Jackson State University’s cash reserves — that is money available for ongoing, discretionary operations — declined from $37 million to $4 million over just the last four years, according to a report presented at Thursday’s Mississippi Institutions of Higher Learning board meeting.
As a consequence, the board has hired Matthews, Cutrer and Lindsay, an accounting analytics firm, to assess the university’s finances between fiscal year 2012 and fiscal year 2016.
The university’s adjusted cash flow surplus decreased from $17 million to a deficit of $25 million — almost 150 percent. This cash flow is key to servicing institutional debt, but with the university hemorrhaging money, the deficit is on trajectory to only deepen.
“This information is deeply concerning,” said Doug Rouse, president of the IHL board, “and we’ve been talking about housing and some other things at Jackson State (University). I don’t really have anything left to say. It’s very concerning. We will have some decisions that will be made.”
On Tuesday, President Carolyn Meyers of Jackson State University sent an email to students, faculty and staff that touts the achievements of the university under her five-year tenure including a growing student population and expansions in programs. JSU currently enrolls 9,508 students.
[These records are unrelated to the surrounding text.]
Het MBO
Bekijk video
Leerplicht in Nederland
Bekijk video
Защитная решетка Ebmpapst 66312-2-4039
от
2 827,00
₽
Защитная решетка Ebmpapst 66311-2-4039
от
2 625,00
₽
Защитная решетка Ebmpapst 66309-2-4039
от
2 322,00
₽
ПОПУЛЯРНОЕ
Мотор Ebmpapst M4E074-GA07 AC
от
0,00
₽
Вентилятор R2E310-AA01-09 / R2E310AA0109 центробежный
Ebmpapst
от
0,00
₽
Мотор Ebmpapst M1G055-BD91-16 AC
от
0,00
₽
“The issue with us of course is that we want to make sure that JSU’s students are taken care of,” said Glenn Boyce, commissioner of Higher Education. “We want to make sure that the quality education that (Jackson State University) has been providing for many years continues to be provided. The thing that we absolutely want to find out is, how did this happen? Are there structural problems that need to be changed?”
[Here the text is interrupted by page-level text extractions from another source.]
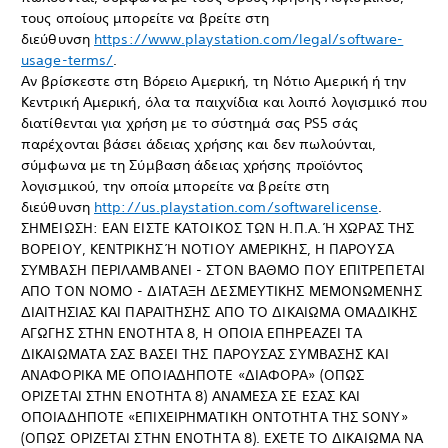
τους οποίους μπορείτε να βρείτε στη
διεύθυνση
https://www.playstation.com/legal/software-
usage-terms/
.
Αν βρίσκεστε στη Βόρειο Αμερική, τη Νότιο Αμερική ή την
Κεντρική Αμερική, όλα τα παιχνίδια και λοιπό λογισμικό που
διατίθενται για χρήση με το σύστημά σας PS5 σάς
παρέχονται βάσει άδειας χρήσης και δεν πωλούνται,
σύμφωνα με τη Σύμβαση άδειας χρήσης προϊόντος
λογισμικού, την οποία μπορείτε να βρείτε στη
διεύθυνση
http://us.playstation.com/softwarelicense
.
ΣΗΜΕΙΩΣΗ: ΕΑΝ ΕΙΣΤΕ ΚΑΤΟΙΚΟΣ ΤΩΝ Η.Π.Α. Ή ΧΩΡΑΣ ΤΗΣ
ΒΟΡΕΙΟΥ, ΚΕΝΤΡΙΚΗΣ Ή ΝΟΤΙΟΥ ΑΜΕΡΙΚΗΣ, Η ΠΑΡΟΥΣΑ
ΣΥΜΒΑΣΗ ΠΕΡΙΛΑΜΒΑΝΕΙ - ΣΤΟN ΒΑΘΜΟ ΠΟΥ ΕΠΙΤΡΕΠΕΤΑΙ
ΑΠΟ ΤΟN ΝΟΜΟ - ΔΙΑΤΑΞΗ ΔΕΣΜΕΥΤΙΚΗΣ ΜΕΜΟΝΩΜΕΝΗΣ
ΔΙΑΙΤΗΣΙΑΣ ΚΑΙ ΠΑΡΑΙΤΗΣΗΣ ΑΠΟ ΤΟ ΔΙΚΑΙΩΜΑ ΟΜΑΔΙΚΗΣ
ΑΓΩΓΗΣ ΣΤΗΝ ΕΝΟΤΗΤΑ 8, Η ΟΠΟΙΑ ΕΠΗΡΕΑΖΕΙ ΤΑ
ΔΙΚΑΙΩΜΑΤΑ ΣΑΣ ΒΑΣΕΙ ΤΗΣ ΠΑΡΟΥΣΑΣ ΣΥΜΒΑΣΗΣ ΚΑΙ
ΑΝΑΦΟΡΙΚΑ ΜΕ ΟΠΟΙΑΔΗΠΟΤΕ «ΔΙΑΦΟΡΑ» (ΟΠΩΣ
ΟΡΙΖΕΤΑΙ ΣΤΗΝ ΕΝΟΤΗΤΑ 8) ΑΝΑΜΕΣΑ ΣΕ ΕΣΑΣ ΚΑΙ
ΟΠΟΙΑΔΗΠΟΤΕ «ΕΠΙΧΕΙΡΗΜΑΤΙΚΗ ΟΝΤΟΤΗΤΑ ΤΗΣ SONY»
(ΟΠΩΣ ΟΡΙΖΕΤΑΙ ΣΤΗΝ ΕΝΟΤΗΤΑ 8). ΕΧΕΤΕ ΤΟ ΔΙΚΑΙΩΜΑ ΝΑ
The board requested an expense management plan in June 2015, but did not receive a feasible plan.
Jackson State University sent out a press release four hours after the meeting stating that the institution is aware of its financial issues.
“It is important to emphasize that the news release from IHL applies to the university’s cash reserves – its savings account,” the release stated. “This in no way affects the daily operating budget of the university. At no time, past or present, has the university been under any threat of insolvency.”
To generate savings, the release indicates, JSU is keeping unfilled education and general-funded positions vacant, limiting travel, holding revenue and retrofitting residence halls with energy conservation lighting. According to the press release, they are projecting that these actions will add $10 million to cash reserves by the end of the fiscal year, on June 30, 2017.
“This is not uncommon,” said Olivia Goodheart, spokesperson for JSU. “This has happened at other state universities in the past, and they recovered so this is not an unusual circumstance.”
The accounting firm Matthews, Cutrer and Lindsay’s work will be completed in two phases, said Caron Blanton, IHL spokesperson. The duration of the project is unknown.
The first phase will be a review of JSU’s current financial condition. The firm will set weekly meetings and objectives with IHL staff, develop a month-to-month budget to determine consumption rates, review current cost saving measures, estimate yearly tuition cash collections, determine the liquidity of receivables and develop a target budget to preserve working capital.
The second phase will be developing a new cost saving proposal. The firm will review data from federal grant closeouts, administrative overhead, support staff overhead, auxiliary operations, sustainability of academic program offerings and branch locations, utility costs and contractual obligations.